Write off Ozil and Arsenal at your peril

Arsenal midfielder Mesut Ozil. (Alastair Grant/AP)

Two contradictory valuations are floating around football right now. There’s the idea of Wayne Rooney being worth the £300,000 a week that Manchester United has just offered him and the idea of Mesut Ozil not being worth £42million Arsenal paid for him last summer.

It’s fair to say that the combined logic of these valuations doesn’t work especially well. If Rooney is worth such significant cash for any reason you can come up with, then so is Ozil.

Try and disagree with these statements. If Manchester United needs Rooney to prove that it’s still a big club to itself and others, then Arsenal needed Ozil for the same reason last summer. If United needs Rooney’s quality, even in the state he’s in now, then Arsenal still needs Ozil’s quality, even if he missed one dumb penalty and had a few games where he wasn’t the absolute star of the show.
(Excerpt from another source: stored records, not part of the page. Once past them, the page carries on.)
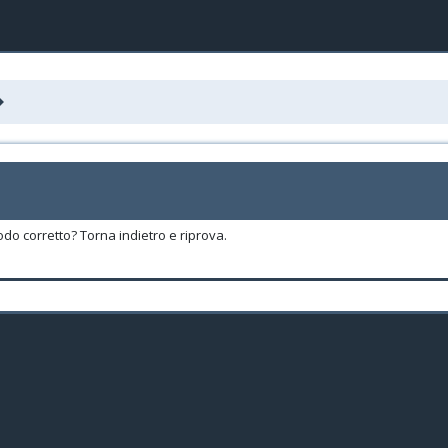
odo corretto? Torna indietro e riprova.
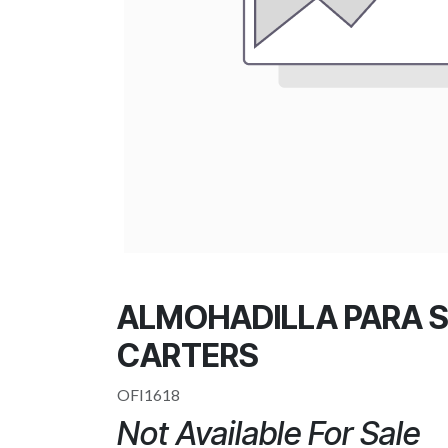
ALMOHADILLA PARA S
CARTERS
OFI1618
Not Available For Sale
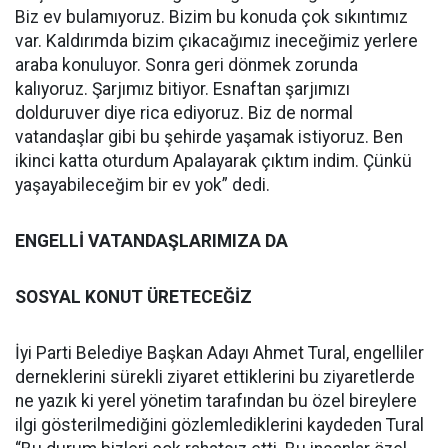
Biz ev bulamıyoruz. Bizim bu konuda çok sıkıntımız
var. Kaldırımda bizim çıkacağımız ineceğimiz yerlere
araba konuluyor. Sonra geri dönmek zorunda
kalıyoruz. Şarjımız bitiyor. Esnaftan şarjımızı
dolduruver diye rica ediyoruz. Biz de normal
vatandaşlar gibi bu şehirde yaşamak istiyoruz. Ben
ikinci katta oturdum Apalayarak çıktım indim. Çünkü
yaşayabileceğim bir ev yok” dedi.
ENGELLİ VATANDAŞLARIMIZA DA
SOSYAL KONUT ÜRETECEĞİZ
İyi Parti Belediye Başkan Adayı Ahmet Tural, engelliler
derneklerini sürekli ziyaret ettiklerini bu ziyaretlerde
ne yazık ki yerel yönetim tarafından bu özel bireylere
ilgi gösterilmediğini gözlemlediklerini kaydeden Tural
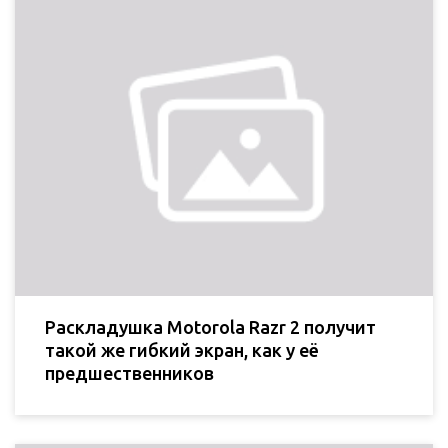
Раскладушка Motorola Razr 2 получит
такой же гибкий экран, как у её
предшественников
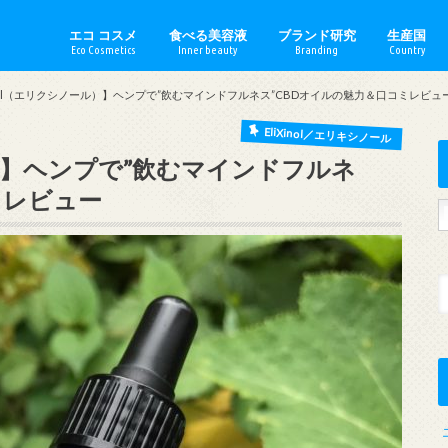
エコ コスメ
食べる美容液
ブランド研究
生産国
Eco Cosmetics
Inner beauty
Branding
Country
手作りコスメ
スキンケア
ボディケア
日焼け止め
ベースメイク
ポイントメイク
ミニマルメイク
セクシャルケア
生理用品
Akin／エイキン
amritara／アムリターラ
ARGITAL／アルジタル
ARTE／アルテ
Ay／アイ
babu baute／バブーボーテ
DR.BRONNER／ドクターブ
Dr.Hauschka／ドクターハ
EliXinol／エリキシノール
Ethique／エティーク
Ilcsi／イルチ
Jane Iredale／ジェーンア
Made of Organics／メイ
Melvita／メルヴィータ
minnade miraio／みんな
Naiad／ナイアード
Nablus Soap／ナーブルス
naturaglace／ナチュラグラ
PAX NATURON／パックス
Rose Road／ローズ ロード
琉白（るはく）／ RUHAKU
WELEDA／ヴェレダ
YOPE／ヨープ
Austra
Englan
France
German
Hungar
Italy／
Japan／
Morocc
Palesti
Poland
USA／ア
xinol（エリクシノール）】ヘンプで”飲むマインドフルネス”CBDオイルの魅力＆口コミレビュ
ガニクス
ン
EliXinol／エリキシノール
ール）】ヘンプで”飲むマインドフルネ
ミレビュー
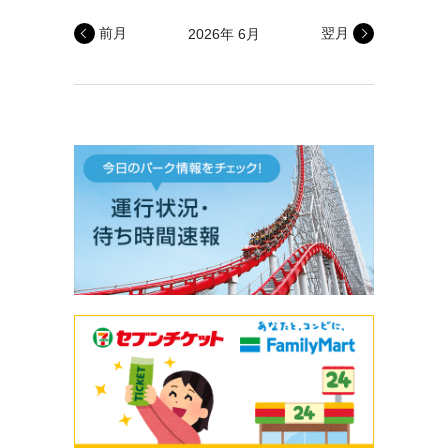
前月
翌月
2026年 6月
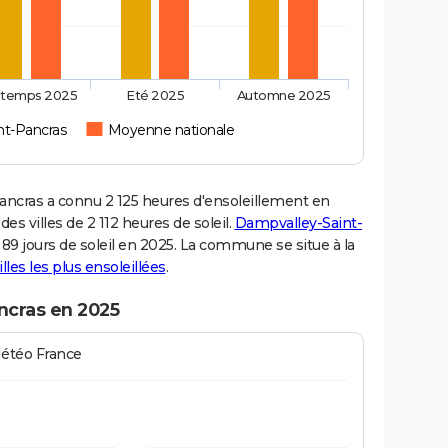
ntemps 2025
Eté 2025
Automne 2025
nt-Pancras
Moyenne nationale
cras a connu 2 125 heures d'ensoleillement en
s villes de 2 112 heures de soleil.
Dampvalley-Saint-
 89 jours de soleil en 2025. La commune se situe à la
illes les plus ensoleillées
.
ncras en 2025
Météo France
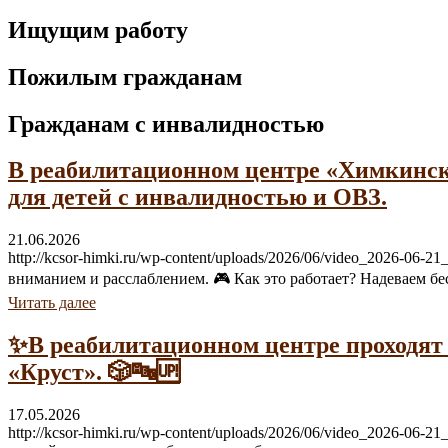
Ищущим работу
Пожилым гражданам
Гражданам с инвалидностью
В реабилитационном центре «Химкинск
для детей с инвалидностью и ОВЗ.
21.06.2026
http://kcsor-himki.ru/wp-content/uploads/2026/06/video_2026-
вниманием и расслаблением. 🎮 Как это работает? Надеваем бе
Читать далее
✨В реабилитационном центре проходят
«Круст». 🎲🔤🆙
17.05.2026
http://kcsor-himki.ru/wp-content/uploads/2026/06/video_2026-0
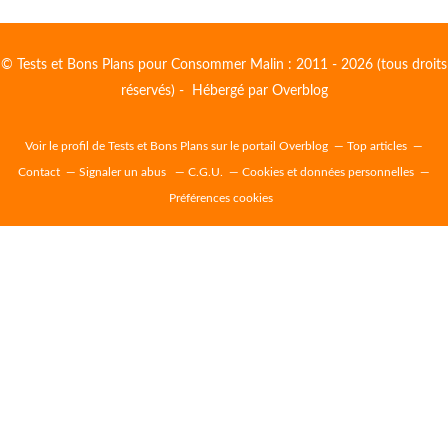
© Tests et Bons Plans pour Consommer Malin : 2011 - 2026 (tous droits
réservés) - Hébergé par
Overblog
Voir le profil de
Tests et Bons Plans
sur le portail Overblog
Top articles
Contact
Signaler un abus
C.G.U.
Cookies et données personnelles
Préférences cookies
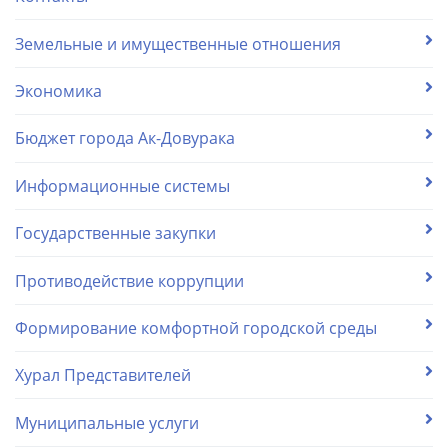
Земельные и имущественные отношения
Экономика
Бюджет города Ак-Довурака
Информационные системы
Государственные закупки
Противодействие коррупции
Формирование комфортной городской среды
Хурал Представителей
Муниципальные услуги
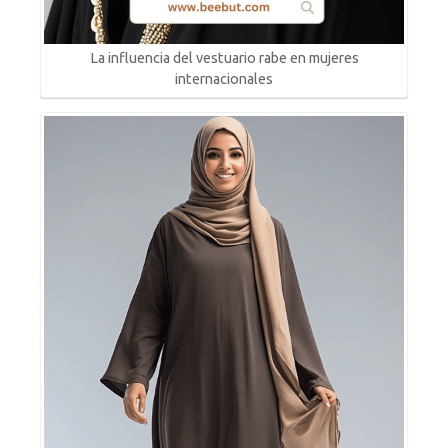
La influencia del vestuario rabe en mujeres
internacionales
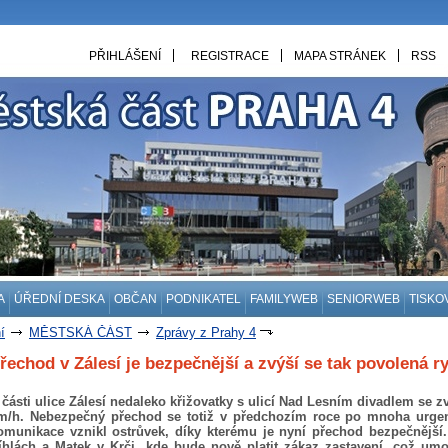
PŘIHLÁŠENÍ
REGISTRACE
MAPA STRÁNEK
RSS
A
ÚŘEDNÍ DESKA
OBČAN
PODNIKATEL
FAMILYWEB
SENIORWEB
TISKO
í
MĚSTSKÁ ČÁST
Zprávy z Prahy 4
řechod v Zálesí je bezpečnější a zvýší se tak povolená r
 části ulice Zálesí nedaleko křižovatky s ulicí Nad Lesním divadlem se 
m/h. Nebezpečný přechod se totiž v předchozím roce po mnoha urgen
omunikace vznikl ostrůvek, díky kterému je nyní přechod bezpečnější. 
íhlách a Matek v Krči, kde bude nově platit zákaz zastavení, což um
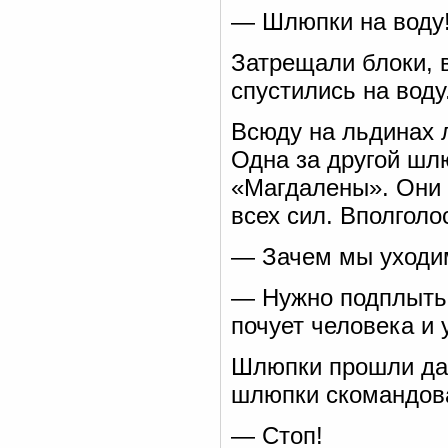
— Шлюпки на воду
Затрещали блоки, 
спустились на воду
Всюду на льдинах л
Одна за другой шл
«Магдалены». Они 
всех сил. Вполголо
— Зачем мы уходим
— Нужно подплыть 
почует человека и 
Шлюпки прошли дал
шлюпки скомандов
— Стоп!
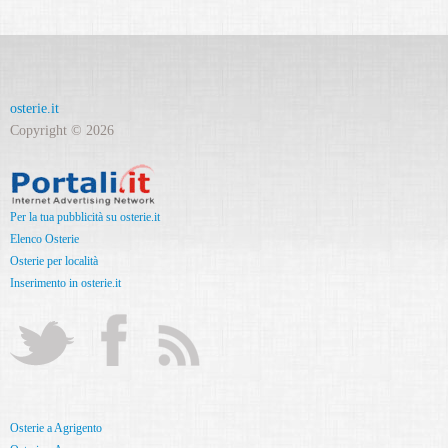
osterie.it
Copyright © 2026
Per la tua pubblicità su osterie.it
Elenco Osterie
Osterie per località
Inserimento in osterie.it
Osterie a Agrigento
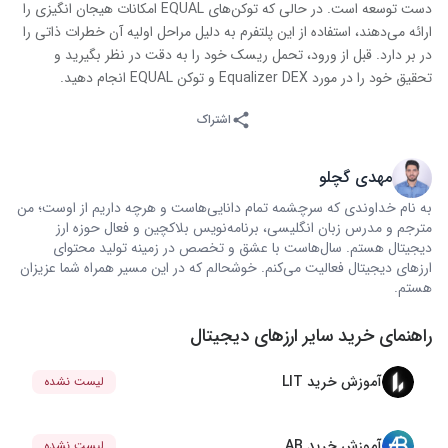
دست توسعه است. در حالی که توکن‌های EQUAL امکانات هیجان انگیزی را
ارائه می‌دهند، استفاده از این پلتفرم به دلیل مراحل اولیه آن خطرات ذاتی را
در بر دارد. قبل از ورود، تحمل ریسک خود را به دقت در نظر بگیرید و
تحقیق خود را در مورد Equalizer DEX و توکن EQUAL انجام دهید.
اشتراک
مهدی گچلو
به نام خداوندی که سرچشمه تمام دانایی‌هاست و هرچه داریم از اوست؛ من
مترجم و مدرس زبان انگلیسی، برنامه‌نویس بلاکچین و فعال حوزه ارز
دیجیتال هستم. سال‌هاست با عشق و تخصص در زمینه تولید محتوای
ارزهای دیجیتال فعالیت می‌کنم. خوشحالم که در این مسیر همراه شما عزیزان
هستم.
راهنمای خرید سایر ارزهای دیجیتال
آموزش خرید LIT
لیست نشده
آموزش خرید AB
لیست نشده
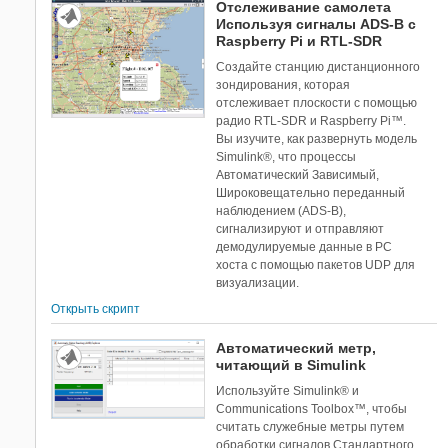
Отслеживание самолета
Используя сигналы ADS-B с
Raspberry Pi и RTL-SDR
Создайте станцию дистанционного
зондирования, которая
отслеживает плоскости с помощью
радио RTL-SDR и Raspberry Pi™.
Вы изучите, как развернуть модель
Simulink®, что процессы
Автоматический Зависимый,
Широковещательно переданный
наблюдением (ADS-B),
сигнализируют и отправляют
демодулируемые данные в PC
хоста с помощью пакетов UDP для
визуализации.
Открыть скрипт
Автоматический метр,
читающий в Simulink
Используйте Simulink® и
Communications Toolbox™, чтобы
считать служебные метры путем
обработки сигналов Стандартного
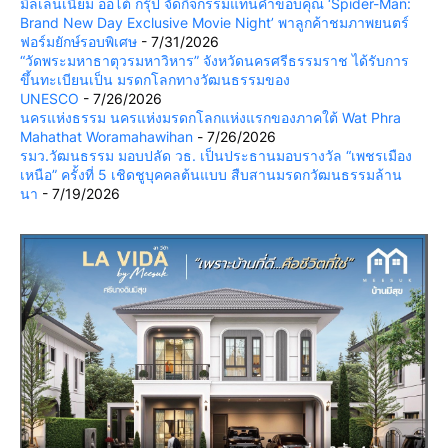
มิลเลนเนียม ออโต้ กรุ๊ป จัดกิจกรรมแทนคำขอบคุณ ‘Spider-Man:
Brand New Day Exclusive Movie Night’ พาลูกค้าชมภาพยนตร์
ฟอร์มยักษ์รอบพิเศษ
- 7/31/2026
“วัดพระมหาธาตุวรมหาวิหาร” จังหวัดนครศรีธรรมราช ได้รับการ
ขึ้นทะเบียนเป็น มรดกโลกทางวัฒนธรรมของ
UNESCO
- 7/26/2026
นครแห่งธรรม นครแห่งมรดกโลกแห่งแรกของภาคใต้ Wat Phra
Mahathat Woramahawihan
- 7/26/2026
รมว.วัฒนธรรม มอบปลัด วธ. เป็นประธานมอบรางวัล “เพชรเมือง
เหนือ” ครั้งที่ 5 เชิดชูบุคคลต้นแบบ สืบสานมรดกวัฒนธรรมล้าน
นา
- 7/19/2026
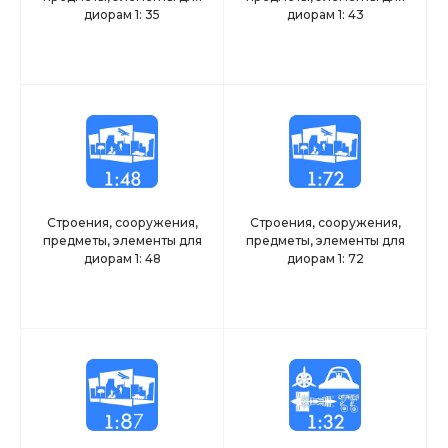
диорам 1: 35
диорам 1: 43
Строения, сооружения,
Строения, сооружения,
предметы, элементы для
предметы, элементы для
диорам 1: 48
диорам 1: 72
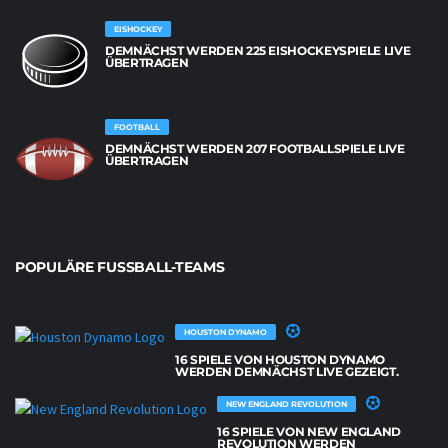
EISHOCKEY
DEMNÄCHST WERDEN 225 EISHOCKEYSPIELE LIVE
ÜBERTRAGEN
FOOTBALL
DEMNÄCHST WERDEN 207 FOOTBALLSPIELE LIVE
ÜBERTRAGEN
POPULÄRE FUSSBALL-TEAMS
HOUSTON DYNAMO
16 SPIELE VON HOUSTON DYNAMO
WERDEN DEMNÄCHST LIVE GEZEIGT.
NEW ENGLAND REVOLUTION
16 SPIELE VON NEW ENGLAND
REVOLUTION WERDEN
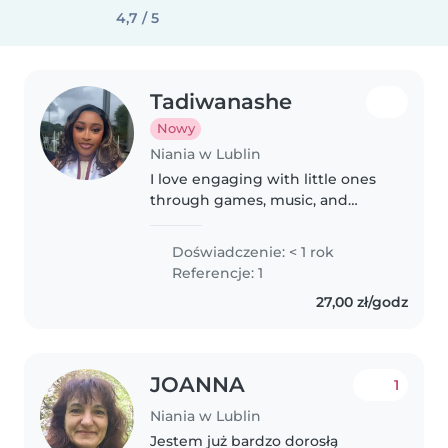
4,7 / 5
Tadiwanashe
Nowy
Niania w Lublin
I love engaging with little ones
through games, music, and
stories! I graduated last year with
a degree in midwifery and eager
Doświadczenie: < 1 rok
to bring my approach to caring
Referencje: 1
for your baby, toddler,..
27,00 zł/godz
JOANNA
1
Niania w Lublin
Jestem już bardzo dorosłą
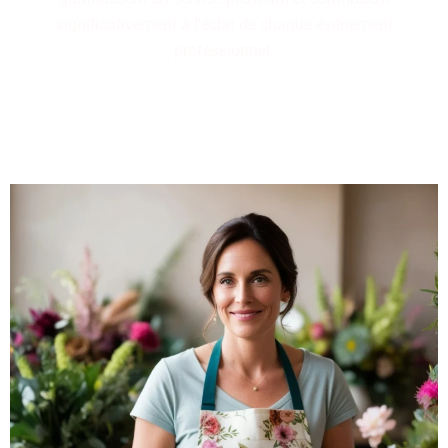
significativement à l'éclat de chaque événement
professionnel.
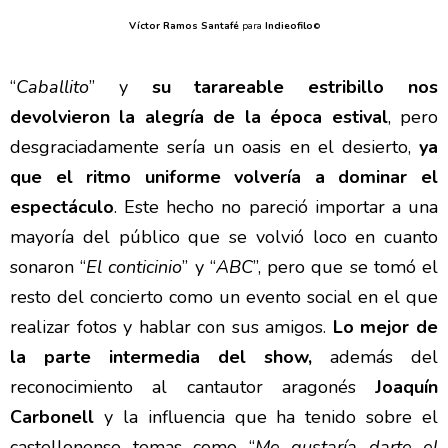
Víctor Ramos Santafé
para
Indieofilo
©
“
Caballito
” y
su tarareable estribillo nos
devolvieron la alegría de la época estival
, pero
desgraciadamente sería un oasis en el desierto,
ya
que el ritmo uniforme volvería a dominar el
espectáculo
. Este hecho no pareció importar a una
mayoría del público que se volvió loco en cuanto
sonaron “
El conticinio
” y “
ABC
”, pero que se tomó el
resto del concierto como un evento social en el que
realizar fotos y hablar con sus amigos.
Lo mejor de
la parte intermedia del show,
además del
reconocimiento al cantautor aragonés
Joaquín
Carbonell
y la influencia que ha tenido sobre el
castellonense temas como “
Me gustaría darte el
You can’t disagree, really, can you? One set of logic has to go with the other. And, measured up directly against each other, quality for quality, Ozil surely wins, too.

Both players are number 10s. Rooney is 28 years old, fits into a smaller category of player each season he goes on—from playmaker, to pure goal scorer, to set-piece clunker—and has roughed-up his seven-placed club twice already in the past with transfer requests. Ozil is 25, quiet, and has had a mixed first season in English football that, whichever way you look at it, has coincided with Arsenal’s strongest title challenge for ages.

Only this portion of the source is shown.